O clima entre o Palácio do Planalto e as gigantes de tecnologia atingiu um novo patamar de tensão nesta última semana de janeiro de 2026. Em reuniões recentes do Grupo de Trabalho (GT) criado para discutir a regulamentação do serviço de entregas, o governo federal endureceu o discurso, classificando as margens de lucro das plataformas como abusivas e sinalizando uma ofensiva legislativa que as empresas do setor interpretam como uma tentativa de inviabilizar o modelo de negócio atual.
O nó da discórdia: “Taxa de extorsão”
O ministro da Secretaria-Geral da Presidência, Guilherme Boulos, que tem liderado as negociações ao lado do ministro do Trabalho, Luiz Marinho, subiu o tom em declarações recentes. Boulos classificou as taxas de retenção aplicadas por empresas como iFood, Uber e Rappi — que podem chegar a 50% do valor da corrida ou entrega — como uma “taxa de extorsão”.
”Não estamos dizendo que as empresas não devam ter lucro, mas o que vemos hoje é uma esculhambação. É o trabalhador que arca com o custo da moto, do celular, da gasolina e do risco, enquanto a plataforma retira uma fatia exorbitante sem assumir o risco”, afirmou o ministro.
A ameaça de “criminalização” e o cerco jurídico
A expressão “circo armado”, utilizada por críticos e representantes das empresas, refere-se à percepção de que o governo já possui um texto pronto e estaria usando as reuniões apenas como palanque político em um ano eleitoral. A principal preocupação das plataformas reside na possibilidade de o governo endurecer a fiscalização a ponto de enquadrar o modelo de parceria autônoma como exploração análoga à previdenciária ou trabalhista, o que na prática “criminalizaria” a operação atual das Big Techs.
As empresas, representadas pela Amobitec, argumentam que a imposição de um vínculo rígido ou de taxas fixas de remuneração sem considerar a logística do setor pode levar ao encarecimento do serviço para o consumidor final e à redução da oferta de trabalho.

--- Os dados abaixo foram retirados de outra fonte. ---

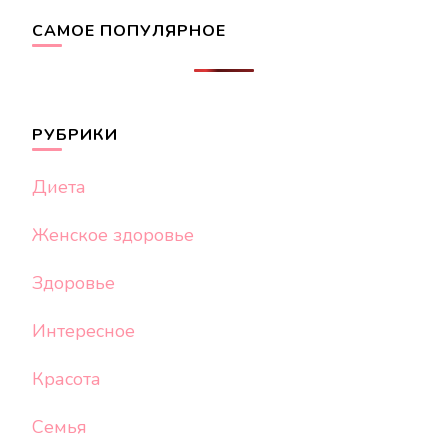
САМОЕ ПОПУЛЯРНОЕ
РУБРИКИ
Диета
Женское здоровье
Здоровье
Интересное
Красота
Семья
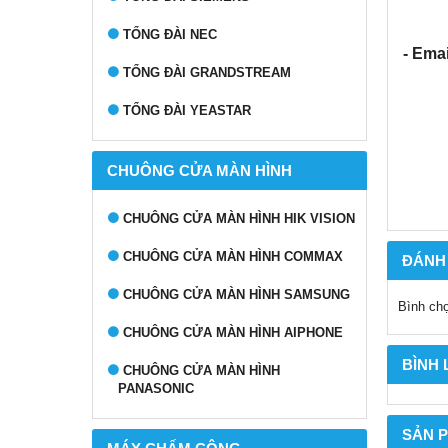
TỔNG ĐÀI NEC
- Emai
TỔNG ĐÀI GRANDSTREAM
TỔNG ĐÀI YEASTAR
CHUÔNG CỬA MÀN HÌNH
CHUÔNG CỬA MÀN HÌNH HIK VISION
CHUÔNG CỬA MÀN HÌNH COMMAX
ĐÁNH
CHUÔNG CỬA MÀN HÌNH SAMSUNG
Bình ch
CHUÔNG CỬA MÀN HÌNH AIPHONE
BÌNH
CHUÔNG CỬA MÀN HÌNH
PANASONIC
SẢN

Os principais pontos da nova proposta (Janeiro/2026)
De acordo com o cronograma atualizado, o governo deve apresentar o relatório final com as diretrizes da nova regulamentação nos próximos dias. Os pontos centrais incluem:
- Remuneração Mínima: Fixação de um valor por hora trabalhada ou por entrega realizada.
- Transparência Algorítmica: Obrigatoriedade das empresas explicarem os critérios de bloqueio e distribuição de pedidos.
- Pontos de Apoio: Exigência de que as plataformas financiem espaços físicos para descanso e alimentação dos entregadores.
- Contribuição Previdenciária: Um modelo híbrido onde o trabalhador contribui com uma alíquota menor (cerca de 5%) e as empresas arcam com a maior parte.
O tabuleiro político no Congresso
O presidente Lula já sinalizou que a regulação dos aplicativos, juntamente com o debate sobre o fim da escala 6×1, será uma das bandeiras centrais de sua gestão neste primeiro semestre. O governo já iniciou conversas com o presidente da Câmara, Hugo Motta (Republicanos-PB), para acelerar a tramitação do projeto, tentando evitar que o tema se arraste e sofra resistências da ala mais liberal do Parlamento.
Enquanto os entregadores permanecem divididos — entre o desejo por mais direitos e o medo de perder a autonomia e a flexibilidade — a queda de braço em Brasília promete definir o futuro da chamada “economia do compartilhamento” no Brasil ainda em 2026.